July 6, 2022

Which is worse for the soil - combine harvesters or dinosaurs?

Which is worse for the soil – combine harvesters or dinosaurs?

Zoom / Having this guy trampled on could mean things would struggle to grow there afterwards.

Words I didn’t expect to read in this week’s scientific paper: “The similarity in mass and contact area between modern agricultural vehicles and sauropods raises the question: What was the mechanistic effect of these prehistoric animals on Earth’s productivity?” The paper, from Thomas Keeler and Danny Orr, raises what may be a major concern: Agricultural compounds have grown over the past few decades, to the point where they may compress the subterranean soil where the roots of crops extend. This poses a threat to agricultural productivity.

The paper then compares the threat of compression to that posed by the largest animal ever to roam our land: sauropods.

The big crisis

We think the ground is solid, but the gaps and channels within the soil are essential for plant life, as they allow air and water to reach the roots. Soil compaction, in its extreme form, gets rid of all these spaces, making the land less suitable for plants. pressure is difficult to reverse; It can take decades of plant and animal activity to break up compacted soil again and re-establish a healthy ecosystem.

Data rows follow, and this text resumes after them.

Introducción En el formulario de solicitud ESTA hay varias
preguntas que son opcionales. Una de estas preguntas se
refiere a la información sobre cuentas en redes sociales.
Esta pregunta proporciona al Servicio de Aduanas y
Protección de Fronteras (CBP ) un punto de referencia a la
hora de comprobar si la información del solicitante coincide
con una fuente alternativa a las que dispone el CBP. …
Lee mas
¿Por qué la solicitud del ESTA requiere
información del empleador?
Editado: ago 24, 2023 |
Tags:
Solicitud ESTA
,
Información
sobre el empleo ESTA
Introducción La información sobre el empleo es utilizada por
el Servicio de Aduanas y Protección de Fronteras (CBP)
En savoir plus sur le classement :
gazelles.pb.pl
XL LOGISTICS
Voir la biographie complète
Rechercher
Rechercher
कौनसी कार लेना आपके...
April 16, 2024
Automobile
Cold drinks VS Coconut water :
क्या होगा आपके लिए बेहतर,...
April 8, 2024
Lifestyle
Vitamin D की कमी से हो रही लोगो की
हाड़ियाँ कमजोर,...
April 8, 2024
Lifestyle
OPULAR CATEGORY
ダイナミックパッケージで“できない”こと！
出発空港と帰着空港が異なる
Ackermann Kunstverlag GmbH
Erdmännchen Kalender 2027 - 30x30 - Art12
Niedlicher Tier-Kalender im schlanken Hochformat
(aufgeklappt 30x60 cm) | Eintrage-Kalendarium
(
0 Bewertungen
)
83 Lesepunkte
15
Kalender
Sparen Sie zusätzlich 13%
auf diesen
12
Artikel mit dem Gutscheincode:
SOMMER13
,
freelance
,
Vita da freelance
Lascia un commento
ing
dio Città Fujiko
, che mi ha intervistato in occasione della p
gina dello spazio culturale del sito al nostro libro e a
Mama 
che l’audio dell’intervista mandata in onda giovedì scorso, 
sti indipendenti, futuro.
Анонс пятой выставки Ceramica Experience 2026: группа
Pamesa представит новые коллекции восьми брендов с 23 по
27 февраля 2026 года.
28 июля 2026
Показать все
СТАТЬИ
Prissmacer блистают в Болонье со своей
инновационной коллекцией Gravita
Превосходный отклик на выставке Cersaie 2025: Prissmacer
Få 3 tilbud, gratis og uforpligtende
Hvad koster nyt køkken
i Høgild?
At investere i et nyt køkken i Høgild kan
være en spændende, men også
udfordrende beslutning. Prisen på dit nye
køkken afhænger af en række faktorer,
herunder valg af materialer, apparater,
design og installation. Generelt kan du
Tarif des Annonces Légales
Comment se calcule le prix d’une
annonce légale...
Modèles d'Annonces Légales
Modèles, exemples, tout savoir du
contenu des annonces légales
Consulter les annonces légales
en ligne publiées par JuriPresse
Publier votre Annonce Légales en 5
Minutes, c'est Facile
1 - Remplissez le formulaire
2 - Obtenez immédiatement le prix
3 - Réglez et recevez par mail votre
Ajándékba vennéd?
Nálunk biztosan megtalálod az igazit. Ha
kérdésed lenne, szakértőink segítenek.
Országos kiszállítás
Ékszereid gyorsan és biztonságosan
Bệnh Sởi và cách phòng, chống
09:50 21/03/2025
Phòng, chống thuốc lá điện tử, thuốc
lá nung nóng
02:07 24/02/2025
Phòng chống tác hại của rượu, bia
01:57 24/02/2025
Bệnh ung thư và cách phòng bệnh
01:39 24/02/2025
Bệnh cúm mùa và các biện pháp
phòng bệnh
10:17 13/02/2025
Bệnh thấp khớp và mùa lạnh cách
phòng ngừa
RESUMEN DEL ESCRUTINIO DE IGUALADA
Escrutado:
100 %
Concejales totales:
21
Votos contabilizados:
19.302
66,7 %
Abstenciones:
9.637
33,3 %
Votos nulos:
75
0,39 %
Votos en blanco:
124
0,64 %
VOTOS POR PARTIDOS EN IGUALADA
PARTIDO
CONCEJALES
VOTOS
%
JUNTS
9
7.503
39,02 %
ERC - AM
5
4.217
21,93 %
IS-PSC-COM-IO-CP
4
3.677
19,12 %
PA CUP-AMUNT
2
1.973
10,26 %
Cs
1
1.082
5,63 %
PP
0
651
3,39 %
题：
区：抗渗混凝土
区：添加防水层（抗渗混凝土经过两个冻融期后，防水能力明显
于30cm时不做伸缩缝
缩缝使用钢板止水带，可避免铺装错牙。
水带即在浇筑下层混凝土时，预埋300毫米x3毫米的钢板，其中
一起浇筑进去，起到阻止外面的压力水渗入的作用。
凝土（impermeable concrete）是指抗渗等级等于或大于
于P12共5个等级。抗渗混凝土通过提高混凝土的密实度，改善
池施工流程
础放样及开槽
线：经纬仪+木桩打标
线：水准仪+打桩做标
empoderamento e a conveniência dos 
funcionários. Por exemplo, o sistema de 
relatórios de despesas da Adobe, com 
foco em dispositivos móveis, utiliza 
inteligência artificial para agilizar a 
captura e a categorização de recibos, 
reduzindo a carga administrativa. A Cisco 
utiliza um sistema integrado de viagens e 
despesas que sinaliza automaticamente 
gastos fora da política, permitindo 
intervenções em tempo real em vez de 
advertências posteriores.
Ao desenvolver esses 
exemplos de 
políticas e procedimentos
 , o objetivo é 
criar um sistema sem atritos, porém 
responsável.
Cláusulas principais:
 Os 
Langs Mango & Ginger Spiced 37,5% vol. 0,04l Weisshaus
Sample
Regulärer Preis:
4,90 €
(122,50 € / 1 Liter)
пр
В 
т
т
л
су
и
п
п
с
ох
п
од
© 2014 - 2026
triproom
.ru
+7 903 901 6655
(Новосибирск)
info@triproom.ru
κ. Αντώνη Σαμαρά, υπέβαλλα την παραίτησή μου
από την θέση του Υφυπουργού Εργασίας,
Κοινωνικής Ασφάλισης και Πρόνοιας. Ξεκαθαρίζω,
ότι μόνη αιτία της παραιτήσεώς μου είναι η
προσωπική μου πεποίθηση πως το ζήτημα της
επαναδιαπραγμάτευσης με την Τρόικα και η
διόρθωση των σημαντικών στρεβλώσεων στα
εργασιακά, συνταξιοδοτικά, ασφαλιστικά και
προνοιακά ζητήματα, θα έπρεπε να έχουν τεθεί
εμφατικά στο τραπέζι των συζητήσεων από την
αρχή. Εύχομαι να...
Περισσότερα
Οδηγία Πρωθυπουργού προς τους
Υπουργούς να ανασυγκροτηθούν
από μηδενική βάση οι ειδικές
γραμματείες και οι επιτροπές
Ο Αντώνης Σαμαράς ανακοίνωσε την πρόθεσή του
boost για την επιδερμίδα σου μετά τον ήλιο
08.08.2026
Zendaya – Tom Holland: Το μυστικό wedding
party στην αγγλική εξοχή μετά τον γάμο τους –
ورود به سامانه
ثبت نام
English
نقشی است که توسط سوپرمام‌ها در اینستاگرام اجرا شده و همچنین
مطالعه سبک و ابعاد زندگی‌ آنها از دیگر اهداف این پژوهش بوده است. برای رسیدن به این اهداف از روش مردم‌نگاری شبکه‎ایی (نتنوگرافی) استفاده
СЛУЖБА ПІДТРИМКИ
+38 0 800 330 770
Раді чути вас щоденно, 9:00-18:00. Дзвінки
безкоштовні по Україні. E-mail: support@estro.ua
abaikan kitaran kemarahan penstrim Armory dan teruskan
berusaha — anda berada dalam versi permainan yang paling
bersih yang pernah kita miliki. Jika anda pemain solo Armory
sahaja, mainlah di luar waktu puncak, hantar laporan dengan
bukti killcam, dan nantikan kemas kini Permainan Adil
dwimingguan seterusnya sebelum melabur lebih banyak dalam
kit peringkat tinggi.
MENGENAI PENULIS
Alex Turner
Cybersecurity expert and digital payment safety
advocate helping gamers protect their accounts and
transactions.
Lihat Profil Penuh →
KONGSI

There is a lot of agricultural equipment dedicated to plowing the soil, breaking up the earth and making it more permeable to air and water. But this device does not reach all that depth. The “subsurface” area remains under the plowed soil, but below the surface remains well within the area used by the roots of agricultural plants.

Obviously, having something heavy rolling over the soil is an easy recipe for compacting it. Agricultural equipment is also getting increasingly heavy, because larger equipment has become more efficient. In 1958, the weight of a typical combine harvester was about 4000 kg. Today, this average weight has grown to more than 35,000 kg. To avoid crushing soil under this size, tires are made larger, and run at lower pressure, allowing the tire to spread over a larger area to reduce topsoil pressure.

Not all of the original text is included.